RECORDS SUPPLIED:
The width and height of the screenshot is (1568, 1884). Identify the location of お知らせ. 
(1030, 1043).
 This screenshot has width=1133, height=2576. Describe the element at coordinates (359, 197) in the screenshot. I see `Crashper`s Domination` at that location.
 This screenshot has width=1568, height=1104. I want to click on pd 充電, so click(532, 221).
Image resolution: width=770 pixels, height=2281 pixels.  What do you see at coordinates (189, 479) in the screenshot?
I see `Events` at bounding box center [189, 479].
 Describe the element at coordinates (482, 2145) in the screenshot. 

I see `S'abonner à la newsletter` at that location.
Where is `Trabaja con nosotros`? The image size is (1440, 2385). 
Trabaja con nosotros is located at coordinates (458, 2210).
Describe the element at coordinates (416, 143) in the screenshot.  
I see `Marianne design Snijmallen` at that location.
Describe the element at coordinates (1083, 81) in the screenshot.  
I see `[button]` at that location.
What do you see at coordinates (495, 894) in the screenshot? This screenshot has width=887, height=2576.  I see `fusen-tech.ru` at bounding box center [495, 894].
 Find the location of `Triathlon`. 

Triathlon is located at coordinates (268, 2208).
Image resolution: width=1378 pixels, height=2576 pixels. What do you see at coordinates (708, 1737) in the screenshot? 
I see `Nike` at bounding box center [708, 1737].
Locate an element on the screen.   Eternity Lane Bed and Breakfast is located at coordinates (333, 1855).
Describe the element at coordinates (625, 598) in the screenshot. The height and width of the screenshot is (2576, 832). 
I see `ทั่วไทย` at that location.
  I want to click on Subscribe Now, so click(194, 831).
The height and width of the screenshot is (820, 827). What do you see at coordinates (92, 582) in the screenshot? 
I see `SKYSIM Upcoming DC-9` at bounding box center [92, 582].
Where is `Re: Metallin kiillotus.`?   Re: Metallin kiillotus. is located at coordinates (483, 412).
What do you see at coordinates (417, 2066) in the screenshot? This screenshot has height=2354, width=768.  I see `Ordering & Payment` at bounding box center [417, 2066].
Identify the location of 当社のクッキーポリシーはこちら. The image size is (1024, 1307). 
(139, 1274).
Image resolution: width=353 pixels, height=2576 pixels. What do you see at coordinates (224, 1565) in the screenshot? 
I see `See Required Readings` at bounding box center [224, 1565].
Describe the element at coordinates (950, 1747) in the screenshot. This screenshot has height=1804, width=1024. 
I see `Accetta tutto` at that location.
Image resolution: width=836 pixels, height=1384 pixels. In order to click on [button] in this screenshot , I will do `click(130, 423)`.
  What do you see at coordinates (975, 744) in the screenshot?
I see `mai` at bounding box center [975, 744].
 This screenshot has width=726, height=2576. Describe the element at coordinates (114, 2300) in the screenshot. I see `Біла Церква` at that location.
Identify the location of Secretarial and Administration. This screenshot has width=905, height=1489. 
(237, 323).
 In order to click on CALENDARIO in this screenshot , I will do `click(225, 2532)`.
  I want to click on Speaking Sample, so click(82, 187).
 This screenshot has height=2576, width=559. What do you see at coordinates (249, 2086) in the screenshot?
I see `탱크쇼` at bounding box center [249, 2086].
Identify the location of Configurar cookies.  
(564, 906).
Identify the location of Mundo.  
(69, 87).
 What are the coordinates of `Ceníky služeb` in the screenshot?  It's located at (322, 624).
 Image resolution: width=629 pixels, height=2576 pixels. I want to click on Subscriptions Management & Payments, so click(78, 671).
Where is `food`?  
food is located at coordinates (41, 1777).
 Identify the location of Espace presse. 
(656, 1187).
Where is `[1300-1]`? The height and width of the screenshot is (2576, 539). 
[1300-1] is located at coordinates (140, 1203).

WHAT IS REQUIRED: Transcribe the listing in full, line by line.

ANSWER SPACE:
The width and height of the screenshot is (1568, 1884). Identify the location of お知らせ. 
(1030, 1043).
 This screenshot has width=1133, height=2576. Describe the element at coordinates (359, 197) in the screenshot. I see `Crashper`s Domination` at that location.
 This screenshot has width=1568, height=1104. I want to click on pd 充電, so click(532, 221).
Image resolution: width=770 pixels, height=2281 pixels.  What do you see at coordinates (189, 479) in the screenshot?
I see `Events` at bounding box center [189, 479].
 Describe the element at coordinates (482, 2145) in the screenshot. 

I see `S'abonner à la newsletter` at that location.
Where is `Trabaja con nosotros`? The image size is (1440, 2385). 
Trabaja con nosotros is located at coordinates (458, 2210).
Describe the element at coordinates (416, 143) in the screenshot.  
I see `Marianne design Snijmallen` at that location.
Describe the element at coordinates (1083, 81) in the screenshot.  
I see `[button]` at that location.
What do you see at coordinates (495, 894) in the screenshot? This screenshot has width=887, height=2576.  I see `fusen-tech.ru` at bounding box center [495, 894].
 Find the location of `Triathlon`. 

Triathlon is located at coordinates (268, 2208).
Image resolution: width=1378 pixels, height=2576 pixels. What do you see at coordinates (708, 1737) in the screenshot? 
I see `Nike` at bounding box center [708, 1737].
Locate an element on the screen.   Eternity Lane Bed and Breakfast is located at coordinates (333, 1855).
Describe the element at coordinates (625, 598) in the screenshot. The height and width of the screenshot is (2576, 832). 
I see `ทั่วไทย` at that location.
  I want to click on Subscribe Now, so click(194, 831).
The height and width of the screenshot is (820, 827). What do you see at coordinates (92, 582) in the screenshot? 
I see `SKYSIM Upcoming DC-9` at bounding box center [92, 582].
Where is `Re: Metallin kiillotus.`?   Re: Metallin kiillotus. is located at coordinates (483, 412).
What do you see at coordinates (417, 2066) in the screenshot? This screenshot has height=2354, width=768.  I see `Ordering & Payment` at bounding box center [417, 2066].
Identify the location of 当社のクッキーポリシーはこちら. The image size is (1024, 1307). 
(139, 1274).
Image resolution: width=353 pixels, height=2576 pixels. What do you see at coordinates (224, 1565) in the screenshot? 
I see `See Required Readings` at bounding box center [224, 1565].
Describe the element at coordinates (950, 1747) in the screenshot. This screenshot has height=1804, width=1024. 
I see `Accetta tutto` at that location.
Image resolution: width=836 pixels, height=1384 pixels. In order to click on [button] in this screenshot , I will do `click(130, 423)`.
  What do you see at coordinates (975, 744) in the screenshot?
I see `mai` at bounding box center [975, 744].
 This screenshot has width=726, height=2576. Describe the element at coordinates (114, 2300) in the screenshot. I see `Біла Церква` at that location.
Identify the location of Secretarial and Administration. This screenshot has width=905, height=1489. 
(237, 323).
 In order to click on CALENDARIO in this screenshot , I will do `click(225, 2532)`.
  I want to click on Speaking Sample, so click(82, 187).
 This screenshot has height=2576, width=559. What do you see at coordinates (249, 2086) in the screenshot?
I see `탱크쇼` at bounding box center [249, 2086].
Identify the location of Configurar cookies.  
(564, 906).
Identify the location of Mundo.  
(69, 87).
 What are the coordinates of `Ceníky služeb` in the screenshot?  It's located at (322, 624).
 Image resolution: width=629 pixels, height=2576 pixels. I want to click on Subscriptions Management & Payments, so click(78, 671).
Where is `food`?  
food is located at coordinates (41, 1777).
 Identify the location of Espace presse. 
(656, 1187).
Where is `[1300-1]`? The height and width of the screenshot is (2576, 539). 
[1300-1] is located at coordinates (140, 1203).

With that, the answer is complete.